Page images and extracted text

----------

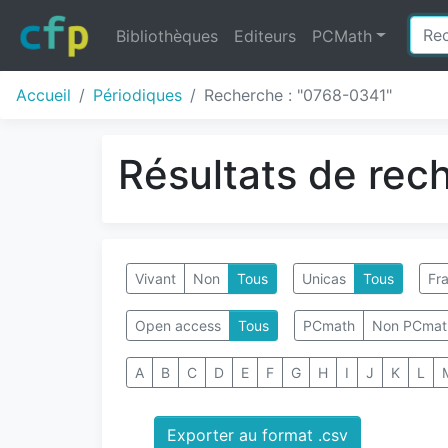
Bibliothèques
Editeurs
PCMath
Accueil
Périodiques
Recherche : "0768-0341"
Résultats de rec
Vivant
Non
Tous
Unicas
Tous
Fra
Open access
Tous
PCmath
Non PCmat
A
B
C
D
E
F
G
H
I
J
K
L
Exporter au format .csv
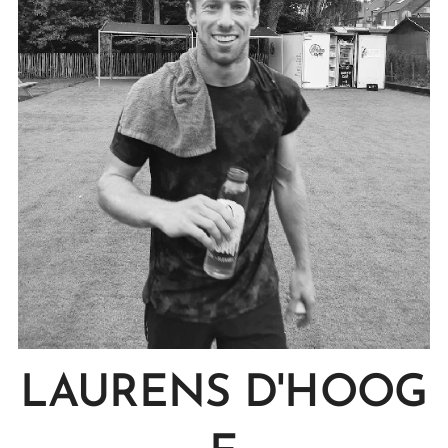
LAURENS
D'HOOG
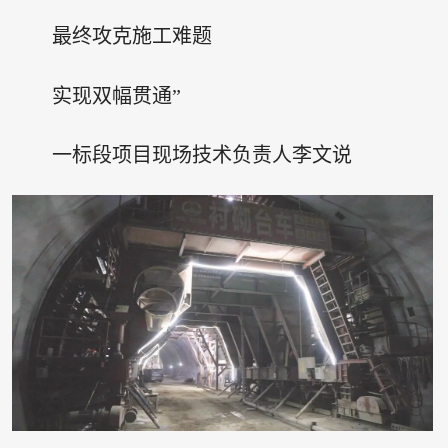
最终攻克施工难题
实现双幅贯通”
一标段项目现场技术负责人李文说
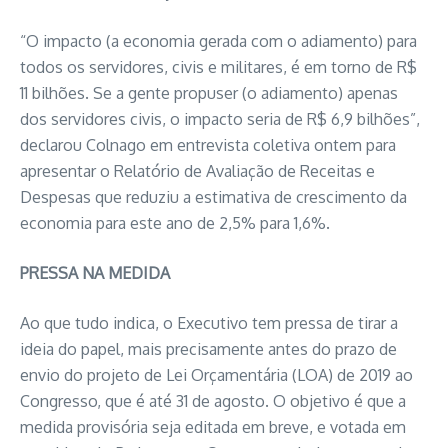
“O impacto (a economia gerada com o adiamento) para
todos os servidores, civis e militares, é em torno de R$
11 bilhões. Se a gente propuser (o adiamento) apenas
dos servidores civis, o impacto seria de R$ 6,9 bilhões”,
declarou Colnago em entrevista coletiva ontem para
apresentar o Relatório de Avaliação de Receitas e
Despesas que reduziu a estimativa de crescimento da
economia para este ano de 2,5% para 1,6%.
PRESSA NA MEDIDA
Ao que tudo indica, o Executivo tem pressa de tirar a
ideia do papel, mais precisamente antes do prazo de
envio do projeto de Lei Orçamentária (LOA) de 2019 ao
Congresso, que é até 31 de agosto. O objetivo é que a
medida provisória seja editada em breve, e votada em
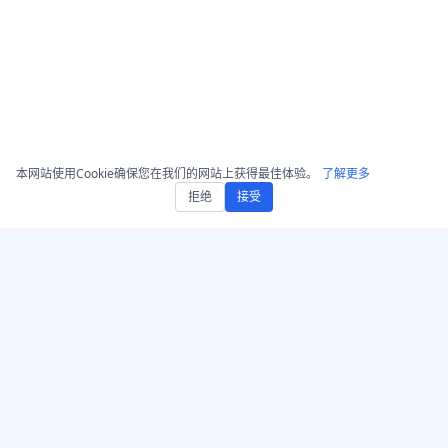
本网站使用Cookie确保您在我们的网站上获得最佳体验。
了解更多
拒绝
接受
获取 AccurateScribe.ai
AccurateScribe.ai
网页应用 – 在线 AI 转录器
由先进的AI技术驱动的企业
级音频和视频转录。
iOS 应用 – AI 语音笔记转写
器
AI 转录器 – Microsoft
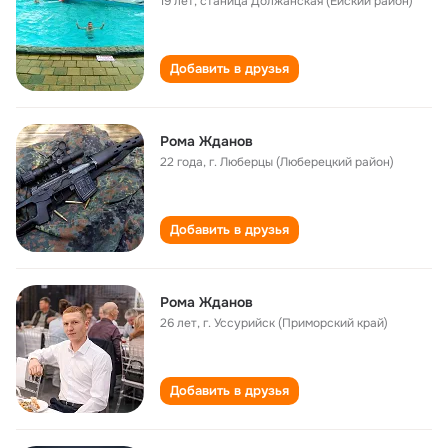
19 лет
,
станица Должанская (Ейский район)
Добавить в друзья
Рома Жданов
22 года
,
г. Люберцы (Люберецкий район)
Добавить в друзья
Рома Жданов
26 лет
,
г. Уссурийск (Приморский край)
Добавить в друзья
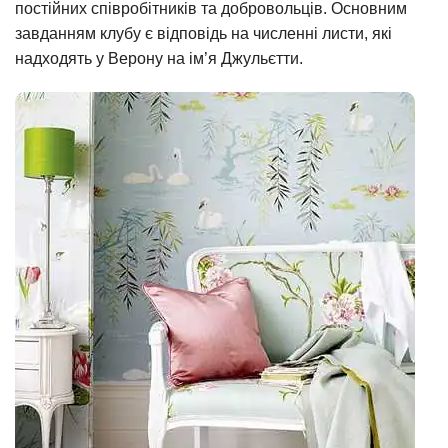
постійних співробітників та добровольців. Основним
завданням клубу є відповідь на численні листи, які
надходять у Верону на ім’я Джульєтти.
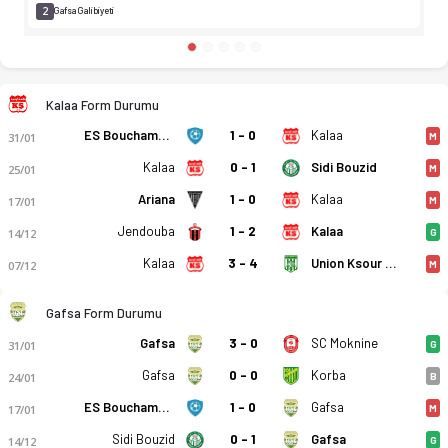
2
Gafsa Galibiyeti
Kalaa Form Durumu
ES Bouchamma
1 - 0
Kalaa
31/01
M
Kalaa
0 - 1
Sidi Bouzid
25/01
M
Ariana
1 - 0
Kalaa
17/01
M
Jendouba
1 - 2
Kalaa
14/12
G
Kalaa
3 - 4
Union Ksour Essef
07/12
M
Gafsa Form Durumu
Gafsa
3 - 0
SC Moknine
31/01
G
Gafsa
0 - 0
Korba
24/01
B
ES Bouchamma
1 - 0
Gafsa
17/01
M
Sidi Bouzid
0 - 1
Gafsa
14/12
G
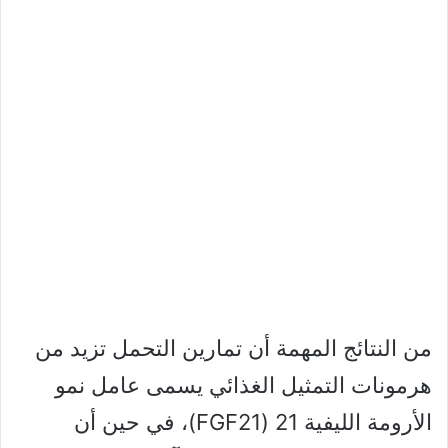
من النتائج المهمة أن تمارين التحمل تزيد من
هرمونات التمثيل الغذائي يسمى عامل نمو
الأرومة الليفية 21 (FGF21)، في حين أن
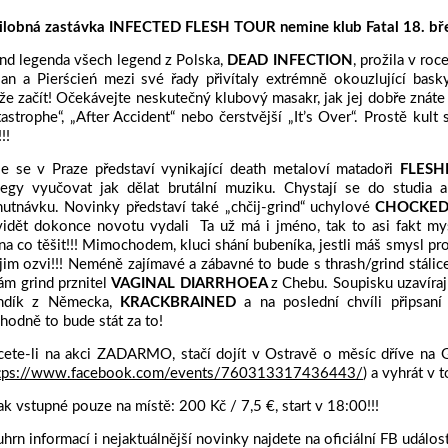
ilobná zastávka INFECTED FLESH TOUR nemine klub Fatal 18. bř
nd legenda všech legend z Polska,
DEAD INFECTION
, prožila v ro
an a Pierścień mezi své řady přivítaly extrémně okouzlující bask
e začít! Očekávejte neskutečný klubový masakr, jak jej dobře znáte 
astrophe“, „After Accident“ nebo čerstvější „It’s Over“. Prostě kult s
!!
le se v Praze představí vynikající death metaloví matadoři
FLESH
legy vyučovat jak dělat brutální muziku. Chystají se do studia 
utnávku. Novinky představí také „chčij-grind“ uchylové
CHOCKED
idět dokonce novotu vydali Ta už má i jméno, tak to asi fakt mys
na co těšit!!! Mimochodem, kluci shání bubeníka, jestli máš smysl pro r
jim ozvi!!! Neméně zajímavé a zábavné to bude s thrash/grind stál
ám grind prznitel
VAGINAL DIARRHOEA
z Chebu. Soupisku uzavíraj
indík z Německa,
KRACKBRAINED
a na poslední chvíli připsan
hodně to bude stát za to!
cete-li na akci ZADARMO, stačí dojít v Ostravě o měsíc dřív
tps://www.facebook.com/events/760313317436443/
) a vyhrát v 
ak vstupné pouze na místě: 200 Kč / 7,5 €, start v 18:00!!!
hrn informací i nejaktuálnější novinky najdete na oficiální FB událost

----------

- [Exercise goal]: The output is the records exactly as they read, with no pictures in it.

- [Final answer]:
Bibliothèques
Editeurs
PCMath
Accueil
Périodiques
Recherche : "0768-0341"
Résultats de rec
Vivant
Non
Tous
Unicas
Tous
Fra
Open access
Tous
PCmath
Non PCmat
A
B
C
D
E
F
G
H
I
J
K
L
Exporter au format .csv
LAURENS
D'HOOG
最终攻克施工难题
实现双幅贯通”
一标段项目现场技术负责人李文说
“O impacto (a economia gerada com o adiamento) para
todos os servidores, civis e militares, é em torno de R$
11 bilhões. Se a gente propuser (o adiamento) apenas
dos servidores civis, o impacto seria de R$ 6,9 bilhões”,
declarou Colnago em entrevista coletiva ontem para
apresentar o Relatório de Avaliação de Receitas e
Despesas que reduziu a estimativa de crescimento da
economia para este ano de 2,5% para 1,6%.
PRESSA NA MEDIDA
Ao que tudo indica, o Executivo tem pressa de tirar a
ideia do papel, mais precisamente antes do prazo de
envio do projeto de Lei Orçamentária (LOA) de 2019 ao
Congresso, que é até 31 de agosto. O objetivo é que a
medida provisória seja editada em breve, e votada em
本网站使用Cookie确保您在我们的网站上获得最佳体验。
了解更多
拒绝
接受
获取 AccurateScribe.ai
AccurateScribe.ai
网页应用 – 在线 AI 转录器
由先进的AI技术驱动的企业
级音频和视频转录。
iOS 应用 – AI 语音笔记转写
器
AI 转录器 – Microsoft
19 лет
,
станица Должанская (Ейский район)
Добавить в друзья
Рома Жданов
22 года
,
г. Люберцы (Люберецкий район)
Добавить в друзья
Рома Жданов
26 лет
,
г. Уссурийск (Приморский край)
Добавить в друзья
постійних співробітників та добровольців. Основним
завданням клубу є відповідь на численні листи, які
надходять у Верону на ім’я Джульєтти.
2
Gafsa Galibiyeti
Kalaa Form Durumu
ES Bouchamma
1 - 0
Kalaa
31/01
M
Kalaa
0 - 1
Sidi Bouzid
25/01
M
Ariana
1 - 0
Kalaa
17/01
M
Jendouba
1 - 2
Kalaa
14/12
G
Kalaa
3 - 4
Union Ksour Essef
07/12
M
Gafsa Form Durumu
Gafsa
3 - 0
SC Moknine
31/01
G
Gafsa
0 - 0
Korba
24/01
B
ES Bouchamma
1 - 0
Gafsa
17/01
M
Sidi Bouzid
0 - 1
Gafsa
14/12
G
من النتائج المهمة أن تمارين التحمل تزيد من
هرمونات التمثيل الغذائي يسمى عامل نمو
الأرومة الليفية 21 (FGF21)، في حين أن
ilobná zastávka INFECTED FLESH TOUR nemine klub Fatal 18. bř
nd legenda všech legend z Polska,
DEAD INFECTION
, prožila v ro
an a Pierścień mezi své řady přivítaly extrémně okouzlující bask
e začít! Očekávejte neskutečný klubový masakr, jak jej dobře znáte 
astrophe“, „After Accident“ nebo čerstvější „It’s Over“. Prostě kult s
!!
le se v Praze představí vynikající death metaloví matadoři
FLESH
legy vyučovat jak dělat brutální muziku. Chystají se do studia 
utnávku. Novinky představí také „chčij-grind“ uchylové
CHOCKED
idět dokonce novotu vydali Ta už má i jméno, tak to asi fakt mys
na co těšit!!! Mimochodem, kluci shání bubeníka, jestli máš smysl pro r
jim ozvi!!! Neméně zajímavé a zábavné to bude s thrash/grind stál
ám grind prznitel
VAGINAL DIARRHOEA
z Chebu. Soupisku uzavíraj
indík z Německa,
KRACKBRAINED
a na poslední chvíli připsan
hodně to bude stát za to!
cete-li na akci ZADARMO, stačí dojít v Ostravě o měsíc dřív
tps://www.facebook.com/events/760313317436443/
) a vyhrát v 
ak vstupné pouze na místě: 200 Kč / 7,5 €, start v 18:00!!!
hrn informací i nejaktuálnější novinky najdete na oficiální FB událost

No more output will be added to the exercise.